In 2005, two landmark papers describing novel cycle-array sequencing methods ushered in a new era in genetics. Known at the time as next-generation sequencing (NGS), these methods are now more commonly described as second-generation sequencing.
Although initially expected to supplant Sanger sequencing, NGS technologies have done an end run around Sanger and are instead encroaching on technologies like the DNA microarray, or staking a claim on new fields like metagenomics.
Compared to conventional Sanger sequencing, second-generation sequencing has several advantages. One is a streamlined workflow that eliminates transformation and colony picking—major bottlenecks in the process. Another is mind-bogglingly massive parallelism. Array-based sequencing can theoretically capture hundreds of millions of sequences in parallel. These changes have dramatically reduced the cost of sequencing from about $0.50 per kilobase to as little as $0.001 per kilobase. For read length and sheer accuracy, however, Sanger sequencing still rules.
With 30 years of technology development behind it, a Sanger system can produce read lengths of 1,000 bp, with nearly perfect accuracy, whereas second-generation challengers tend to achieve read lengths of less than 100 bp, with roughly ten times the number of inaccurate base calls.
Second-generation sequencing technologies are still very much on the steep portion of the development curve, so improvements in accuracy and read length can be expected on a regular basis for years to come. In the meantime, however, second-generation sequencing has been embraced for myriad applications in which expensive Sanger sequencing would be out of the question.
At CHI’s “Exploring Next Generation Sequencing” meeting to be held later this month, a number of speakers are slated to present real-world next-generation sequencing results—a blossoming of the technology pioneered just four years ago.

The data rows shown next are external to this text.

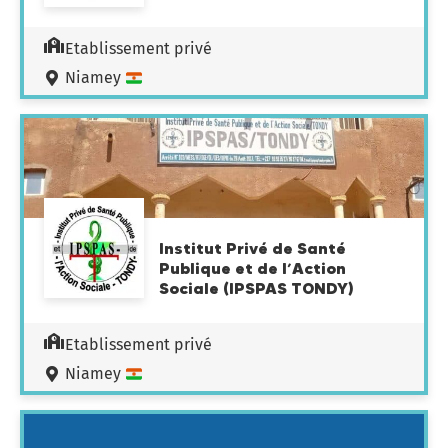
Etablissement privé
Niamey
Institut Privé de Santé
Publique et de l’Action
Sociale (IPSPAS TONDY)
Etablissement privé
Niamey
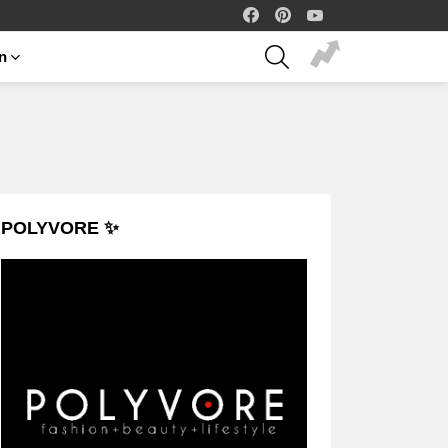
facebook
pinterest
youtube
SEARCH
on
POLYVORE ✨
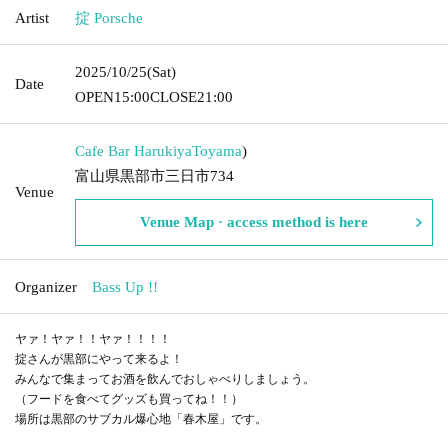
Artist
掟 Porsche
2025/10/25
(Sat)
Date
OPEN
15:00
CLOSE
21:00
Cafe Bar Harukiya
Toyama
)
富山県黒部市三日市734
Venue
Venue Map · access method is here
Organizer
Bass Up !!
ヤァ！ヤァ！！ヤァ！！！！
掟さんが黒部にやって来るよ！
みんなで集まってお酒を飲んでおしゃべりしましょう。
（フードを食べてグッズも買ってね！！）
場所は黒部のサブカル爆心地「春木屋」です。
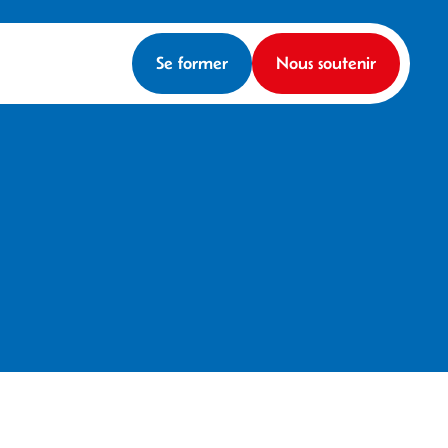
Se former
Nous soutenir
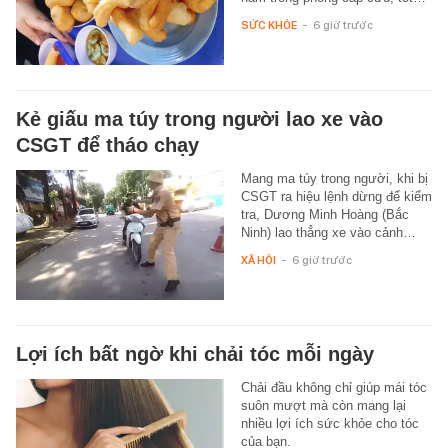
SỨC KHỎE
-
6 giờ trước
Kẻ giấu ma túy trong người lao xe vào
CSGT để tháo chạy
Mang ma túy trong người, khi bị
CSGT ra hiệu lệnh dừng để kiểm
tra, Dương Minh Hoàng (Bắc
Ninh) lao thẳng xe vào cảnh…
XÃ HỘI
-
6 giờ trước
Lợi ích bất ngờ khi chải tóc mỗi ngày
Chải đầu không chỉ giúp mái tóc
suôn mượt mà còn mang lại
nhiều lợi ích sức khỏe cho tóc
của bạn.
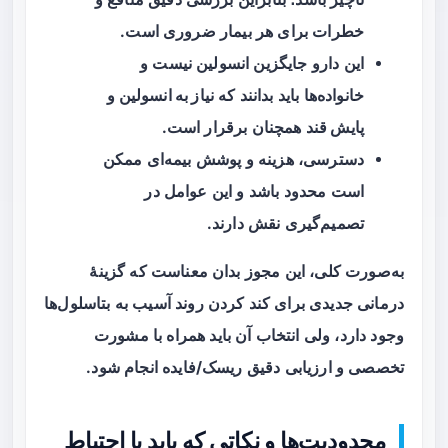
خطرات برای هر بیمار ضروری است.
این دارو جایگزین انسولین نیست و
خانواده‌ها باید بدانند که
نیاز به انسولین و
پایش قند
همچنان برقرار است.
دسترسی، هزینه و پوشش بیمه‌ای ممکن
است محدود باشد و این عوامل در
تصمیم‌گیری نقش دارند.
به‌صورت کلی، این مجوز بدان معناست که گزینهٔ
درمانی جدیدی برای کند کردن روند آسیب به بتا‌سلول‌ها
وجود دارد، ولی انتخاب آن باید همراه با مشورت
تخصصی و ارزیابی دقیق ریسک/فایده انجام شود.
محدودیت‌ها و نکاتی که باید با احتیاط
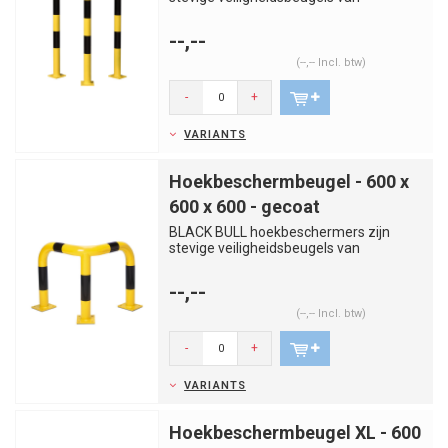
kwaliteitsstaal. Voorkom aanrijdingen...
--,--
(--,-- Incl. btw)
-
+
VARIANTS
Hoekbeschermbeugel - 600 x
600 x 600 - gecoat
BLACK BULL hoekbeschermers zijn
stevige veiligheidsbeugels van
kwaliteitsstaal. Voorkom aanrijdingen...
--,--
(--,-- Incl. btw)
-
+
VARIANTS
Hoekbeschermbeugel XL - 600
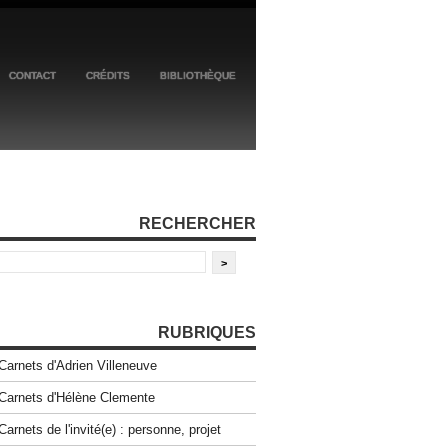
CONTACT
CRÉDITS
BIBLIOTHÈQUE
RECHERCHER
RUBRIQUES
Carnets d'Adrien Villeneuve
Carnets d'Hélène Clemente
Carnets de l'invité(e) : personne, projet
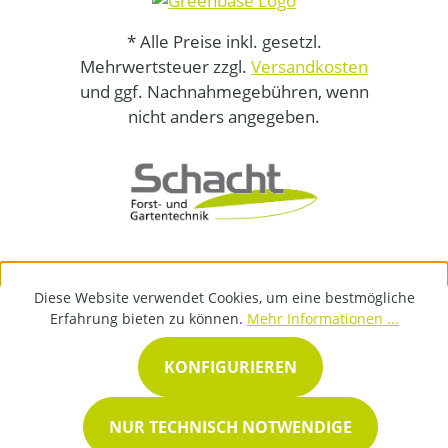
* Alle Preise inkl. gesetzl.
Mehrwertsteuer zzgl.
Versandkosten
und ggf. Nachnahmegebühren, wenn
nicht anders angegeben.
Diese Website verwendet Cookies, um eine bestmögliche
Erfahrung bieten zu können.
Mehr Informationen ...
KONFIGURIEREN
NUR TECHNISCH NOTWENDIGE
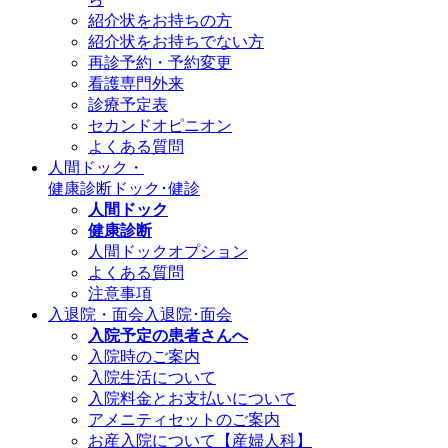
紹介状をお持ちの方
紹介状をお持ちでない方
再診予約・予約変更
看護専門外来
診療予定表
セカンドオピニオン
よくある質問
人間ドック・
健康診断
ドック･健診
人間ドック
健康診断
人間ドックオプション
よくある質問
注意事項
入退院・面会
入退院･面会
入院予定の患者さんへ
入院時のご案内
入院生活について
入院料金とお支払いについて
アメニティセットのご案内
お産入院について【産婦人科】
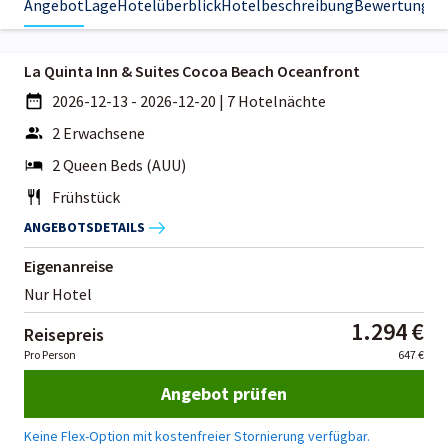
Angebot
Lage
Hotelüberblick
Hotelbeschreibung
Bewertungen
La Quinta Inn & Suites Cocoa Beach Oceanfront
2026-12-13 - 2026-12-20
|
7 Hotelnächte
2 Erwachsene
2 Queen Beds (AUU)
Frühstück
ANGEBOTSDETAILS
Eigenanreise
Nur Hotel
1.294 €
Reisepreis
Pro Person
647 €
Angebot prüfen
Keine Flex-Option mit kostenfreier Stornierung verfügbar.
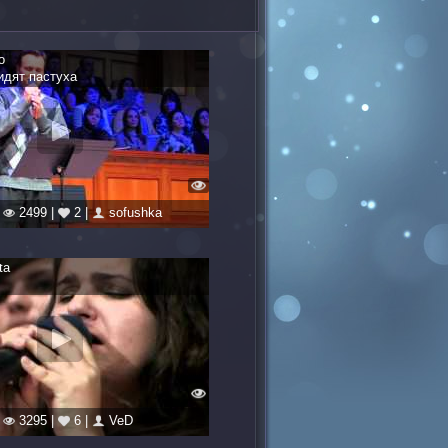
о
идят пастуха
|
2499 |
2 |
sofushka
ta
|
3295 |
6 |
VeD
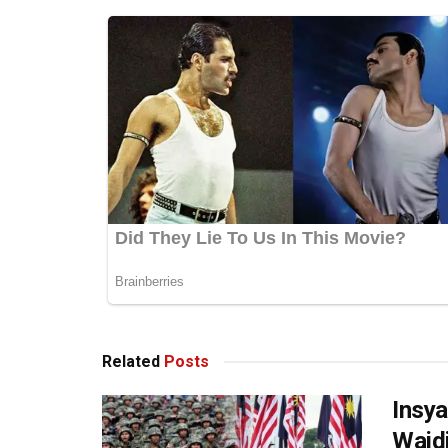
Related
Posts
Insya
Wajd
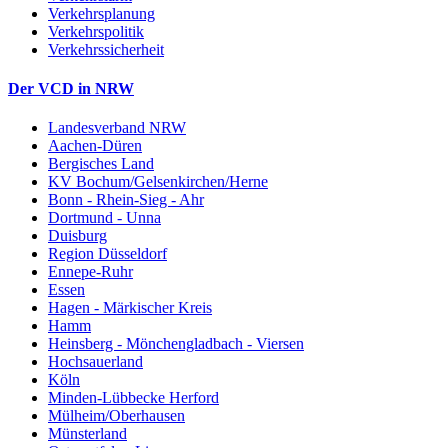
Verkehrsplanung
Verkehrspolitik
Verkehrssicherheit
Der VCD in NRW
Landesverband NRW
Aachen-Düren
Bergisches Land
KV Bochum/Gelsenkirchen/Herne
Bonn - Rhein-Sieg - Ahr
Dortmund - Unna
Duisburg
Region Düsseldorf
Ennepe-Ruhr
Essen
Hagen - Märkischer Kreis
Hamm
Heinsberg - Mönchengladbach - Viersen
Hochsauerland
Köln
Minden-Lübbecke Herford
Mülheim/Oberhausen
Münsterland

Fishing for RNA Editing Sites
Representing the Church Laboratory at the Harvard Medical School, Jin Billy Li, Ph.D., will present recent studies using the Illumina sequencing platform to do targeted sequencing of RNA editing sites. Targeted sequencing is an increasingly popular practice to further reduce the costs associated with sequencing. Rather than sequencing a whole genome or a whole library, targeted pieces are selected based on the nature of the study.
In this case, Dr. Li and his colleagues are studying adenosine-to-inosine RNA editing (inosine reads as guanosine), which diversifies the human transcriptome and has been implicated in brain function. Tissue from the cerebellum, frontal lobe, corpus callosum, diencephalon, small intestine, kidney, and adrenal gland from a single individual contributed the cDNA and gDNA for the study.
Screening more than 36,000 computationally predicted A-to-I sites, obtaining 57.5 million reads, they identified 500 new editing sites. “We have moved the RNA editing field forward a lot,” Dr. Li notes. “We’re moving from 20 or 30 sites to hundreds of new editing sites. We’re very excited with that piece of work.”
Previous efforts at identifying RNA editing sites have focused on conserved regions of the genome. Dr. Li’s study differs in that it used an unbiased approach, including conserved and unconserved locations enriched with RNA editing sites. Their results confirm previous observations that the primate lineage is enriched with RNA editing sites. Access to second-generation sequencing technology allowed this group of scientists to cast an extremely wide net, picking up 50 times as many instances of RNA editing as had ever been found before.